Doch von dieser Variante wollte die bürgerliche Mehrheit nichts wissen. In eine Kaskade von Abstimmungen hielten sie an den Vorschlägen der Kommissionsmehrheit fest. In einzelnen Punkten hingegen kam Mitte-links knapp durch. Am Schluss lag eine völlig «widersprüchliche in inkonsistente Vorlage vor, wie SVP-Nationalrat Hans-Ueli Vogt (50, ZH) als Kommissionssprecher konsterniert feststellte.
Im Ständerat droht ebenfalls ein Nein
Nun ist der Ständerat am Zug. Dort zeichnet sich ebenfalls ein Nein ab. So empfiehlt die vorberatende Kommission mit 8 zu 5 Stimmen, erst gar nicht darauf einzutreten.

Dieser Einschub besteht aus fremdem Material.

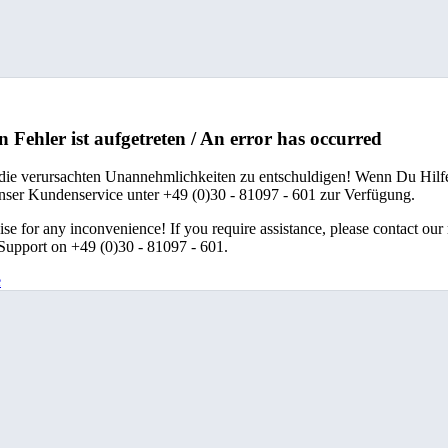
n Fehler ist aufgetreten / An error has occurred
 die verursachten Unannehmlichkeiten zu entschuldigen! Wenn Du Hilfe
unser Kundenservice unter +49 (0)30 - 81097 - 601 zur Verfügung.
se for any inconvenience! If you require assistance, please contact our
upport on +49 (0)30 - 81097 - 601.
e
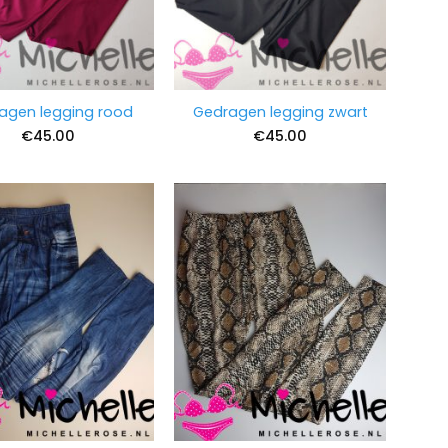
agen legging rood
Gedragen legging zwart
€
45.00
€
45.00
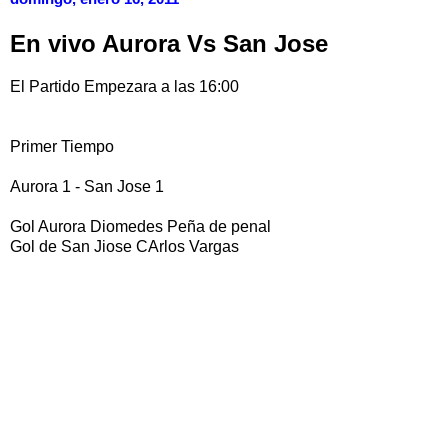
En vivo Aurora Vs San Jose
El Partido Empezara a las 16:00
Primer Tiempo
Aurora 1 - San Jose 1
Gol Aurora Diomedes Peña de penal
Gol de San Jiose CArlos Vargas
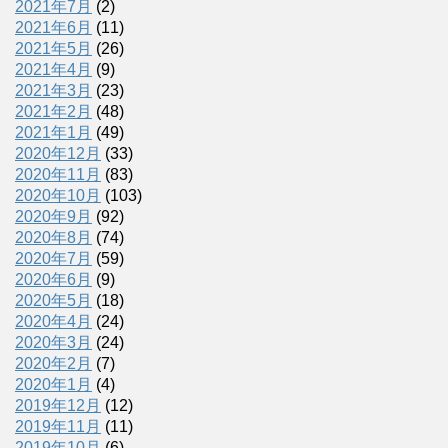
2021年7月
(2)
2021年6月
(11)
2021年5月
(26)
2021年4月
(9)
2021年3月
(23)
2021年2月
(48)
2021年1月
(49)
2020年12月
(33)
2020年11月
(83)
2020年10月
(103)
2020年9月
(92)
2020年8月
(74)
2020年7月
(59)
2020年6月
(9)
2020年5月
(18)
2020年4月
(24)
2020年3月
(24)
2020年2月
(7)
2020年1月
(4)
2019年12月
(12)
2019年11月
(11)
2019年10月
(6)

Die kleine Kammer entscheidet am Mittwochvormittag darüber. Sagt der Ständerat Nein, ist das Geschäft definitiv vom Tisch.
Auch der Bundesrat ist gegen die Vorlage und verweist auf einen kürzlich erschienenen Bericht, wonach derzeit wenige Hinweise für umfassende Schwierigkeiten bei Geschäftsmietern bestehen.
Kantonale Regelungen
Beim einem Scheitern sind die Mieter auf den Goodwill der Vermieter angewiesen. Oder der Kantone – denn einige haben bereits eigene kantonale Regelungen erlassen.
Im Kanton Baselland beispielsweise sagte das Stimmvolk am letzten Sonntag Ja zu Mietzinserleichterungen für Geschäfte, die von der ersten Welle der Corona-Krise stark betroffen waren. Die Unternehmen werden nun rückwirkend unterstützt. Der Kanton übernimmt ein Drittel der Miete, wenn der Vermieter seinerseits auf ein Drittel der Mietzinseinnahmen verzichtet.